● Work item: Read the data below. Every line holding the string "innhold" must be copied.

Segment Open

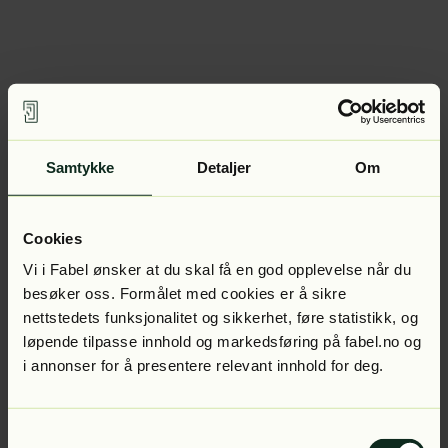
Samtykke
Detaljer
Om
Cookies
Vi i Fabel ønsker at du skal få en god opplevelse når du
besøker oss. Formålet med cookies er å sikre
nettstedets funksjonalitet og sikkerhet, føre statistikk, og
løpende tilpasse innhold og markedsføring på fabel.no og
i annonser for å presentere relevant innhold for deg.
Samtykkevalg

Segment Closed

● Solution to this problem:
løpende tilpasse innhold og markedsføring på fabel.no og
i annonser for å presentere relevant innhold for deg.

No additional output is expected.